Attorney’s fees. [$]827.03
Court Costs. [$]30.00
Notary. [$]4.00
Sheriff fees. [$]15.00
Total Judgment. $8,957.23

Judgment was entered accordingly on October 15,1991.

Kleenco filed a motion to alter or amend the judgment (the motion) on October 25, 1991, asserting in its supporting memorandum that (1) United should not recover more than the wholesale value of the stolen truck, (2) United cannot recover “lost volume” damages for loss of the use of the truck, and (3) United’s rental agreement did not provide for recovery of costs associated with efforts to recover on a breach of contract. 5

On December 23, 1991, the court entered its order denying the motion.

Kleenco appealed on January 17, 1992. 6 On appeal, Kleenco does not challenge the court’s dismissal of its counterclaim. Therefore, we affirm the judgment as it relates to Kleeneo’s counterclaim.

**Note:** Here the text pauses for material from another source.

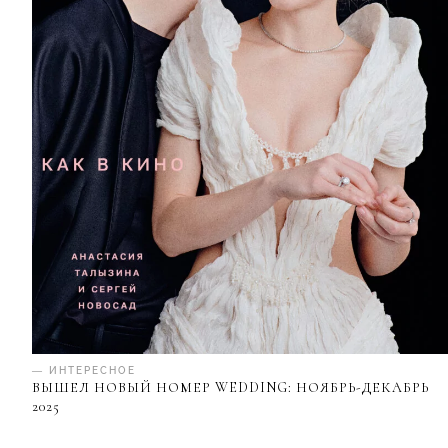
— ИНТЕРЕСНОЕ
ВЫШЕЛ НОВЫЙ НОМЕР WEDDING: НОЯБРЬ-ДЕКАБРЬ
2025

We examine the four contentions raised by Kleenco on appeal.

II.

A.

1.

At common law, the rental of a motor vehicle creates a bailment for the mutual benefit of the parties. Davis v. M.L.G. Corp., 712 P.2d 985, 987-88 (Colo.1986); Chabraja v. Avis Rent A Car Sys., Inc., 192 Ill.App.3d 1074, 140 Ill.Dec. 221, 223, 549 N.E.2d 872, 874 (1989); Omni Aviation v. Managers, Inc. Buckley, 97 N.M. 477, 641 P.2d 508, 510 (1982); 14 F. Lewis, Blashfield Automobile Law and Practice § 475.13, at 395 (3rd ed.1969). A bailment is “a delivery of personal property by one person to another in trust for a specific purpose, with an express or implied contract that the property will be returned or accounted for when the specific purpose has been accomplished or when the bailor reclaims the property.” Davis, 712 P.2d at 988; accord Waugh v. University of Hawai'i, 63 Haw. 117, 132, 621 P.2d 957, 958 (1980). Because United’s rental of the truck to Kleenco was a bailment for their mutual benefit, Kleenco, the bailee, was under a duty to “use ordinary care and diligence in the safeguarding of the bailor’s property, and [it was] answerable for loss or injury resulting from failure to exercise such care, or for any loss or injury due to [its] negligence, or ordinary negligence.” M. Bruenger & Co., Inc. v. Dodge City Truck Stop, Inc., 234 Kan. 682, 675 P.2d 864, 868 (1984) (citation, internal quotation marks, and ellipsis points omitted). In that regard, “[t]heft is clearly one of the harms against which a bailee must protect.” Id. 675 P.2d at 869. Therefore, under the rules of bailment, Kleenco bore the risk of loss if it was negligent in its handling of the vehicle. 7 *91 However, the parties are free to enter into a contract to alter their common law duties “provided their agreement does not contravene public policy or violate a statute.” Davis, 712 P.2d at 988. The contract involved here was the Agreement.

2.

The Agreement was United’s standard rental form. It purportedly contained the entire agreement between the parties. 8 The two relevant provisions on the front of the Agreement, the “collision waiver” and “full responsibility” provisions, are arranged in printed boxes.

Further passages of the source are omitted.